5a. Advanced: Azure Machine Learning Services - EY-Data-Science-Program/2021-Better-Working-World-Data-Challenge GitHub Wiki

The Bushfire challenge can also be run on Azure Machine Learning services (AML), which is a sophisticated service featuring Jupyter Notebooks, capabilities to log experiments, access to auto-scaling compute, like training clusters etc. Using AML for the challenge makes sense for advanced groups and institutions that want to give several groups access to the same environment, where compute and notebooks can be shared. While the Cube-in-a-box setup can be readily deployed in the public cloud through a single click, the AML setup requires a couple of manual steps. If you have an existing Azure subscription and tenant, the Microsoft team is ready to help you setting the AML environment up.

Azure Machine Learning

Azure Machine Learning (AML) is a cloud-based environment you can use to train, deploy, automate, manage, and track ML models. The environment offers integration with auto-scaling compute clusters, Jupyter notebooks, your favourite frameworks like Scikit-learn, XGBoost, PyTorch, TensorFlow etc. It has a variety of services built in from drag-and-drop user interfaces over AutoML to MLOps functionalities. Read more about at docs.microsoft.com and try it first-hand in a free, sandboxed learning environment at Microsoft Learn.

The following is a technical description of how to set up an opendatacube/cube-in-a-box environment in AML.

Overview

Cube-in-a-box is a dockerized setup that provides you with a ready-to-go environment consisting of a PostGIS database and a Conda environment with preinstalled Opendatacube libraries. To emulate this in AML, a few manual installation steps are required, which set up all components separately.

  1. Log into Azure and create a resource group
  2. Create an AML workspace and a VM
  3. Install the Opendatacube libraries
  4. Create the PostGIS DB as Azure Container Instance
  5. Index the data-sets

Please note that you will have to reinstall the Opendatacube libraries for every new VM that you create. Also note that the indexing step only has to be executed once.

Prerequisites

The following assumes that you have the Azure CLI installed and are working in a Bash environment. You can for example use the Azure Cloud Shell. It furthermore assumes that you have access to an Azure subscription with quotas lifted as needed.

Please take note of the uppercase variable names used in the steps below, e.g.

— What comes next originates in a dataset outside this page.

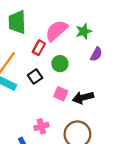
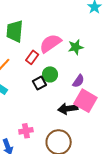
purple semicircle: (96, 54) -> (78, 81), moved
black square: (35, 77) -> (39, 83), moved
pink square: (61, 94) -> (85, 101), moved, size x1.6

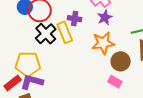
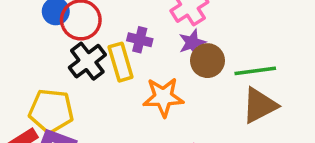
orange star: (103, 43) -> (163, 97), moved
brown circle: (121, 61) -> (207, 61), moved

LOC. They are reused in many steps.

Log into Azure and create a resource group

Make sure you are logged in by running the following in your shell:

az login

If needed list the subscriptions available and select the one of interest:

az account list --output table
az account set --subscription "My Subscription"

Next, create a resource group, which acts as a convenient container for all created resources. Note that we assign a partially random name for the readgroup RG here and that the location LOC is hardcoded. See az account list-locations --output table for a list of available locations and pick the one closest to you.

RG=bushfire-challenge-${RANDOM}
LOC=southeastasia;
az group create --name $RG --location $LOC
echo "Created resource group $RG in $LOC"

Create an AML workspace and a VM

WSNAME=$RG
# install the machine learning extension first
az extension add -n azure-cli-ml
# create a workspace
az ml workspace create -w $WSNAME -g $RG

Then, create a VM:

AMLVM=notebookvm${RANDOM}
VMSIZE=Standard_DS3_v2
az ml computetarget create computeinstance --name $AMLVM \
  --vm-size  $VMSIZE  -g $RG -w $WSNAME

The VM size is hardcoded above. See az vm list-sizes -l $LOC for more options.

These two steps could instead be easily done through the Azure Portal as well.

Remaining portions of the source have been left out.